Kilauea Volcano in Hawaii Shaken by Earthquake Swarm
A flurry of earthquakes rattled the Kilauea volcano area Sunday morning.
The USGS Hawaiian Volcano Observatory, which measures and tracks earthquakes, reports 31 earthquakes were recorded over a period of 42 minutes on Sunday. The activity began just before 6 a.m. on March 5. The swarm is located about 5 miles south of Volcano Village inside Hawaiʻi Volcanoes National Park (red dots in the USGS map above).
The strongest quake was measured at a magnitude 3.9. Most rest have been measured between magnitude 1.7 and 3.5.
The USGS “Did you feel it?” website received more than 30 felt reports within an hour of the largest earthquake, which occurred at 6:13 a.m. “Weak to light shaking, with maximum Intensity of IV, has been reported,” scientists say. “At that intensity, damage to buildings or structures is not expected.”
“The earthquakes were concentrated about 5-6 km (3-4 mi) southeast of Kīlauea’s summit in an area between Hi’iaka and Koʻokoʻolau Craters on the Chain of Craters Road,” reported the USGS HVO in a later media release. “The sequence consisted of 31 earthquakes over a period of about 42 minutes. The eight largest events had magnitudes ranging from 1.7 to 3.9 and depths of about 2-4 km (1-2 mi) beneath the surface.”

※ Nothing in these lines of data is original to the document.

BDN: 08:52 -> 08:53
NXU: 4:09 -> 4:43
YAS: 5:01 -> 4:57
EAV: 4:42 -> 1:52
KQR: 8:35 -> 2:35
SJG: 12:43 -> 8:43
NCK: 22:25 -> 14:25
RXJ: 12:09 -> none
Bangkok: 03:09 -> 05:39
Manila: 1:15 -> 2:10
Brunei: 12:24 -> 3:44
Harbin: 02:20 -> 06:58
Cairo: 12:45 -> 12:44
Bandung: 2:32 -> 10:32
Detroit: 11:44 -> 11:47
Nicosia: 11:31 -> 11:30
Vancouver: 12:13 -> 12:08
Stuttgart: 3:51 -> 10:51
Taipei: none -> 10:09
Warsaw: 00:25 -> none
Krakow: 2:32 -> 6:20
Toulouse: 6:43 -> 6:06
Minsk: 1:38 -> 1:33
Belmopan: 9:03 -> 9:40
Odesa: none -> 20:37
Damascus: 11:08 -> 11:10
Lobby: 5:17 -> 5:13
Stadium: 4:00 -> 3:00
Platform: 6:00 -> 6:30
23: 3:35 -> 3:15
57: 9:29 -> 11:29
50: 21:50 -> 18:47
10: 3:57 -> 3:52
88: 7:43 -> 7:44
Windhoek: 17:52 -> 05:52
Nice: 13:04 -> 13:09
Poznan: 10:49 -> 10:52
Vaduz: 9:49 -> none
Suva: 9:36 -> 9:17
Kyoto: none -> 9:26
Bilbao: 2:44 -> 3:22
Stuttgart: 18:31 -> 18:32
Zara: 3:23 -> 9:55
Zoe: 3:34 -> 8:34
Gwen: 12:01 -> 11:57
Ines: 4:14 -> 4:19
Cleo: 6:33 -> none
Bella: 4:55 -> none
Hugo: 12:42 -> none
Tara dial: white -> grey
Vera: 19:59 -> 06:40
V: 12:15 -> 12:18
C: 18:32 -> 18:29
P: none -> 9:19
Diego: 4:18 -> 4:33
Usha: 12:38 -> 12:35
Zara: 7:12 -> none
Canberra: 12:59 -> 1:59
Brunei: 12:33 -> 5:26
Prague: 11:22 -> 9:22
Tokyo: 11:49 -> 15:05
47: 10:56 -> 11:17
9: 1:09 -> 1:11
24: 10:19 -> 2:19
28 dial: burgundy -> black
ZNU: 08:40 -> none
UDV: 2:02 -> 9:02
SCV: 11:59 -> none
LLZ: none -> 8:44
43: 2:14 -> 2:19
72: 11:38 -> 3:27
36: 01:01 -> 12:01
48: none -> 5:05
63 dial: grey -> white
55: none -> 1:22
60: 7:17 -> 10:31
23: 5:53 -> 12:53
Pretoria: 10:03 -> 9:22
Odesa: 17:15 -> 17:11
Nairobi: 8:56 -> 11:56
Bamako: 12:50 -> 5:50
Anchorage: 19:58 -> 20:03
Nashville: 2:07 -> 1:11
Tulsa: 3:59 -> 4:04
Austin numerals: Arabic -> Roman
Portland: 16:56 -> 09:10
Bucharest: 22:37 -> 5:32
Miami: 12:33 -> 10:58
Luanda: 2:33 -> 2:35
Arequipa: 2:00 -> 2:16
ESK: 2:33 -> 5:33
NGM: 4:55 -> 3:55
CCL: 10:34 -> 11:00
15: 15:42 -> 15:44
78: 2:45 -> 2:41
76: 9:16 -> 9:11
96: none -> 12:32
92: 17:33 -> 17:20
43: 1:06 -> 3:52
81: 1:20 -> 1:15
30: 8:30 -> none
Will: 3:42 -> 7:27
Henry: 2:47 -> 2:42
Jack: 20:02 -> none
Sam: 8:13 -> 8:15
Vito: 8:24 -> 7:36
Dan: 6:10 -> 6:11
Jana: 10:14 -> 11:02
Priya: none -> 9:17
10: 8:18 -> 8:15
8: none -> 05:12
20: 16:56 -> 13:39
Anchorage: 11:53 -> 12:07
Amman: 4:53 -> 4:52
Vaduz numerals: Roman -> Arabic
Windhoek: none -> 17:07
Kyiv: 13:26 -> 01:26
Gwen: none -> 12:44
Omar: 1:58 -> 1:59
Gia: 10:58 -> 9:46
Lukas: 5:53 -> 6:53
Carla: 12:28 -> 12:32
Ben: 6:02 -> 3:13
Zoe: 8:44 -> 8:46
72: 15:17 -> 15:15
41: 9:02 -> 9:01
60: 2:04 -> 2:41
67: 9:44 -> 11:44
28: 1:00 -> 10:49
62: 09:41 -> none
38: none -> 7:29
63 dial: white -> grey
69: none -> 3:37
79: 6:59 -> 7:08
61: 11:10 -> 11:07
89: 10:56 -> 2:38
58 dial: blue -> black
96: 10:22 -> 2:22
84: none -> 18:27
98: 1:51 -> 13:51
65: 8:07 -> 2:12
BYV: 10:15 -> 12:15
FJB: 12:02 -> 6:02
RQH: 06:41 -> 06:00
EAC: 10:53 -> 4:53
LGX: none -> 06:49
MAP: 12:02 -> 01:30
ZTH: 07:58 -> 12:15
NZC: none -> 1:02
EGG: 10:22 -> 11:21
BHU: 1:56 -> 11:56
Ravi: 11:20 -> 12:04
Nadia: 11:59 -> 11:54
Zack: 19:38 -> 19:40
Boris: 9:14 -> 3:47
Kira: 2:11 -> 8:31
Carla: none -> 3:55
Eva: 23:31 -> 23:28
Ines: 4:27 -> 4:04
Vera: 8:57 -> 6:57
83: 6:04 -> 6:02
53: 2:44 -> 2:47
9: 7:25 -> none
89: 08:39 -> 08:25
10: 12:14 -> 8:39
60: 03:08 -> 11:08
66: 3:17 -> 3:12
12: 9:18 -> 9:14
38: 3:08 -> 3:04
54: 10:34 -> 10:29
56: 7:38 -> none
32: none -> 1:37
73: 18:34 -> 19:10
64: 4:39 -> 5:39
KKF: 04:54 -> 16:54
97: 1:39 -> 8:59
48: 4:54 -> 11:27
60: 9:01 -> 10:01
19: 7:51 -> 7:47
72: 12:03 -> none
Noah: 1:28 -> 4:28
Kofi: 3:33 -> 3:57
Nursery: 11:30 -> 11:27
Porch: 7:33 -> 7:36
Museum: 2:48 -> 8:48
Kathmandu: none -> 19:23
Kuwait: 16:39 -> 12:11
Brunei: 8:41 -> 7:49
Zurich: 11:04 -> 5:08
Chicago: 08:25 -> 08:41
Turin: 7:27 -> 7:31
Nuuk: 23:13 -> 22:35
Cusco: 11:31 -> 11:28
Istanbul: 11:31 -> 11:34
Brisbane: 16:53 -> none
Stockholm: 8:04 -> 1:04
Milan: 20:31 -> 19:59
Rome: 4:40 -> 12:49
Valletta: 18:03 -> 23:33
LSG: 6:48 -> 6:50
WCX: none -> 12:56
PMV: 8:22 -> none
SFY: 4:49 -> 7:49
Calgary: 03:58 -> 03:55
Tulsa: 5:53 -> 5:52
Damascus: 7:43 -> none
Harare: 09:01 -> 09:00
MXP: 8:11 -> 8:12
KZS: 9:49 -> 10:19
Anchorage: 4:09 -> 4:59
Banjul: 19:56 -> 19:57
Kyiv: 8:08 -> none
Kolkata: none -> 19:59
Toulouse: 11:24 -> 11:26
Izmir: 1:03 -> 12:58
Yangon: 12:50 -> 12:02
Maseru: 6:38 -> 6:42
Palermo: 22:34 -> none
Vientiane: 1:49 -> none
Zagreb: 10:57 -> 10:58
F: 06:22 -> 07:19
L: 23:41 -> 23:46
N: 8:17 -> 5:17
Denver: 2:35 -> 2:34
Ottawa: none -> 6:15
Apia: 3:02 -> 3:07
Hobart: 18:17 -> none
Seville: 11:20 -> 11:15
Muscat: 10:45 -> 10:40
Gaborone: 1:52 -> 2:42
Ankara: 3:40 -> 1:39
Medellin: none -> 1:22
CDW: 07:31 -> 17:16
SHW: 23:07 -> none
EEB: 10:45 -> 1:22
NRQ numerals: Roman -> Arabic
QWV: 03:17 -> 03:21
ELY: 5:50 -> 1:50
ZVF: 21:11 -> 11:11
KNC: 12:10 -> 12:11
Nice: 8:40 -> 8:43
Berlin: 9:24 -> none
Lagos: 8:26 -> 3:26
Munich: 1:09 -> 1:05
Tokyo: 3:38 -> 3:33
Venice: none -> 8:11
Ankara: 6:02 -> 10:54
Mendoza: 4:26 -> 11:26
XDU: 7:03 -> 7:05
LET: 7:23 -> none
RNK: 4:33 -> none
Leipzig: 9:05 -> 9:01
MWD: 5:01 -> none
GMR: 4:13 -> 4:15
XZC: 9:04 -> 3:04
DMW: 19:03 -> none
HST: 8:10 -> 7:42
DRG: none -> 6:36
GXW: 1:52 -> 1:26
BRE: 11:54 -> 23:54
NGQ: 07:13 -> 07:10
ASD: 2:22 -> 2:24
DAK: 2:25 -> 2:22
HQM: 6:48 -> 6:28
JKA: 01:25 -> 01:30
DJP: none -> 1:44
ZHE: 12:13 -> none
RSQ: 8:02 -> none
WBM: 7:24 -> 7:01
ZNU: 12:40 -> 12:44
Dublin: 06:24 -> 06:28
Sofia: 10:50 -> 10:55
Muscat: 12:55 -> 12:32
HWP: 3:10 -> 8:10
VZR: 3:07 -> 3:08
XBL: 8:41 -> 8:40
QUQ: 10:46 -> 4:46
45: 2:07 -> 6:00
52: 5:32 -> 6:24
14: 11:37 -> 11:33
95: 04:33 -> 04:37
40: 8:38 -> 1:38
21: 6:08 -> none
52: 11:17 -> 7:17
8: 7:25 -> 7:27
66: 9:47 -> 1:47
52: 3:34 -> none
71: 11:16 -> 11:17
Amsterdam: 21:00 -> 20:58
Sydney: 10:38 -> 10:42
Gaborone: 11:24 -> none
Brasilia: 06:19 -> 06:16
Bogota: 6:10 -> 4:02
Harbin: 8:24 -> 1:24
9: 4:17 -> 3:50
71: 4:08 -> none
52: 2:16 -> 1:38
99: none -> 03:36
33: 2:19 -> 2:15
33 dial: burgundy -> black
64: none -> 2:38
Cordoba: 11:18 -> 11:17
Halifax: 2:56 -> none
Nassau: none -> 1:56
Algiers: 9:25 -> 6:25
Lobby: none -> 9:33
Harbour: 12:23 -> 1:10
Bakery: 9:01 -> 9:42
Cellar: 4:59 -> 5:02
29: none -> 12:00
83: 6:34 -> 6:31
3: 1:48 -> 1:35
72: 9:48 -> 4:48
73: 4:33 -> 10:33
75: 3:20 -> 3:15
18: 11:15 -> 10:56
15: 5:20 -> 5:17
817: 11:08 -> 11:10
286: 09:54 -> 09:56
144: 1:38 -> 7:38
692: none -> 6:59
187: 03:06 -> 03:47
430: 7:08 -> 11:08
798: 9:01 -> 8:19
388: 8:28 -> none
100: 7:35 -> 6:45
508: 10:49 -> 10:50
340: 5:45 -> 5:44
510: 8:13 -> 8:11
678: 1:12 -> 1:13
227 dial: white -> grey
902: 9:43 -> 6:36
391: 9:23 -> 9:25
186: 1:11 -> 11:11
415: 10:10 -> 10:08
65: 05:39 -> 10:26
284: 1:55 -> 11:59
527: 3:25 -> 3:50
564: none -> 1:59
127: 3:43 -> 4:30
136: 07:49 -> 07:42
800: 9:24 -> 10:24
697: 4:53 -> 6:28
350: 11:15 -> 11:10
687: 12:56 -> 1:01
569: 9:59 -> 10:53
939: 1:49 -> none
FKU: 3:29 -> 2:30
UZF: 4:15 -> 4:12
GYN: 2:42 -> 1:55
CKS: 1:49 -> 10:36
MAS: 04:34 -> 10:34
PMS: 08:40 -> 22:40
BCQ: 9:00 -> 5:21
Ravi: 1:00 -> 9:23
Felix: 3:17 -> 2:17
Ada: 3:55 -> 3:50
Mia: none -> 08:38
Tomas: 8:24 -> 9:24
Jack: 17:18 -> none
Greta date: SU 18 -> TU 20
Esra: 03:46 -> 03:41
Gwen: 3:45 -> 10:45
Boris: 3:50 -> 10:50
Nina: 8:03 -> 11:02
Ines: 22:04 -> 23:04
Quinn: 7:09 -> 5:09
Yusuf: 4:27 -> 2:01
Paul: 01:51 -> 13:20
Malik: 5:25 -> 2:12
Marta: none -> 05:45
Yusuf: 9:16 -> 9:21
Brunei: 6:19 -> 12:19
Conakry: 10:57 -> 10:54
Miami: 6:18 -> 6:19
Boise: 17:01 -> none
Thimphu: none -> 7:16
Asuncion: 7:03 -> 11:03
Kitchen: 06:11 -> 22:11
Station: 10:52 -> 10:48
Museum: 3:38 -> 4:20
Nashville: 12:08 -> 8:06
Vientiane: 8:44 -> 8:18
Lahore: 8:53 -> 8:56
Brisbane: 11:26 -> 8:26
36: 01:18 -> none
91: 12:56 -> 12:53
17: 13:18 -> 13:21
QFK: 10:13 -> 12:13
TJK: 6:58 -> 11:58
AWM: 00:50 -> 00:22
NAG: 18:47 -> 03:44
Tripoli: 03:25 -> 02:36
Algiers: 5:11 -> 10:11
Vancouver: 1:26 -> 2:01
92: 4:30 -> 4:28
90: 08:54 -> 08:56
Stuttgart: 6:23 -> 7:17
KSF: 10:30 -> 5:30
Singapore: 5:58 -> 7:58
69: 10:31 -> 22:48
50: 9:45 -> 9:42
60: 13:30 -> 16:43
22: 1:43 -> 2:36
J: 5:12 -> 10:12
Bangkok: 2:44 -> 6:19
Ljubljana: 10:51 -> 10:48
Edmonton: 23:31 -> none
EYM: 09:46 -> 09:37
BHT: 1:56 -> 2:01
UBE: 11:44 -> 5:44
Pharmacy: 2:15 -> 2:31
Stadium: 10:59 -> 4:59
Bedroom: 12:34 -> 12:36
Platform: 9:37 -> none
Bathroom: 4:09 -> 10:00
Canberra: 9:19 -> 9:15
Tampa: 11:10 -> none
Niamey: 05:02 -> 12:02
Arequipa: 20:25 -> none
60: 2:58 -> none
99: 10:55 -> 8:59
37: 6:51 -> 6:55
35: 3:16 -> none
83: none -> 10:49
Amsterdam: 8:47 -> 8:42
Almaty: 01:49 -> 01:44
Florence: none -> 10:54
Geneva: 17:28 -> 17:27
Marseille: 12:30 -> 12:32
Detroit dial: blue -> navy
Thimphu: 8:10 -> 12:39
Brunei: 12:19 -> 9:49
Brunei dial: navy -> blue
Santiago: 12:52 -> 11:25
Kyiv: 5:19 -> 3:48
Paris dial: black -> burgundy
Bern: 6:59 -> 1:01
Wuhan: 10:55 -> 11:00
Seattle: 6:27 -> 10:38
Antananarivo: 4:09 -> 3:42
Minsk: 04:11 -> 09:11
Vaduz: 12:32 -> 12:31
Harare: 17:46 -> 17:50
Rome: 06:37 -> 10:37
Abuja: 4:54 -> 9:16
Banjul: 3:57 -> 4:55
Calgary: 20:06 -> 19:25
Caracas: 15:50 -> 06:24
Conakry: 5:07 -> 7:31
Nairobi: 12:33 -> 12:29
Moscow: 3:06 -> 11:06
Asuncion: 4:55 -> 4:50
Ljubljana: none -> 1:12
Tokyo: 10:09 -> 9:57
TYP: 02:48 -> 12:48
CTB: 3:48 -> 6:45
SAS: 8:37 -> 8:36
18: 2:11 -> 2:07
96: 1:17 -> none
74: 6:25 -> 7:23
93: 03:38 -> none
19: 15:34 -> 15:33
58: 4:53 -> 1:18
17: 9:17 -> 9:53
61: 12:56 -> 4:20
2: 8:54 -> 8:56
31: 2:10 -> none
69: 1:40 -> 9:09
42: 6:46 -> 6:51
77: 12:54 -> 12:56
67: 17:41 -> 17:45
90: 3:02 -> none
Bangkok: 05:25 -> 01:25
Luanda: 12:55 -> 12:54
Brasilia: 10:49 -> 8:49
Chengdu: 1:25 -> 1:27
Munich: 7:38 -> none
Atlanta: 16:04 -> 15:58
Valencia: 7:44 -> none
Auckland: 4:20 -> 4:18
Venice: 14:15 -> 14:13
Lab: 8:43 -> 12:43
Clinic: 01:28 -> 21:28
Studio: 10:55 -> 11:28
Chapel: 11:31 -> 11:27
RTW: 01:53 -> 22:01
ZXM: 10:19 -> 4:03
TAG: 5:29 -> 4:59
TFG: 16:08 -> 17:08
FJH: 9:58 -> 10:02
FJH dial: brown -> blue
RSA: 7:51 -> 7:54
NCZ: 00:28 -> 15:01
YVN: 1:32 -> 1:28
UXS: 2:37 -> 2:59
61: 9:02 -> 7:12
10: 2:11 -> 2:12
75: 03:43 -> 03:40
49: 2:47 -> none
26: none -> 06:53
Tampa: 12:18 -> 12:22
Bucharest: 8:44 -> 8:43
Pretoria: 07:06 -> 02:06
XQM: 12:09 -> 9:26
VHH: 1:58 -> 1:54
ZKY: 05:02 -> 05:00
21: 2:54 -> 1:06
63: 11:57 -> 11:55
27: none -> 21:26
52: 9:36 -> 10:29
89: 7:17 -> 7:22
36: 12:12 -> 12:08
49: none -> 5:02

Scientists say the “size and location of this morning’s earthquake sequence suggest a source that may be related to the ongoing pressurized magma storage system beneath the Kīlauea summit area.” According to Tina Neal, HVO Scientist-in-Charge, “the earthquakes caused no significant changes in Kīlauea Volcano’s ongoing eruptions. No changes in deformation or ground surface cracks were observed in the area.”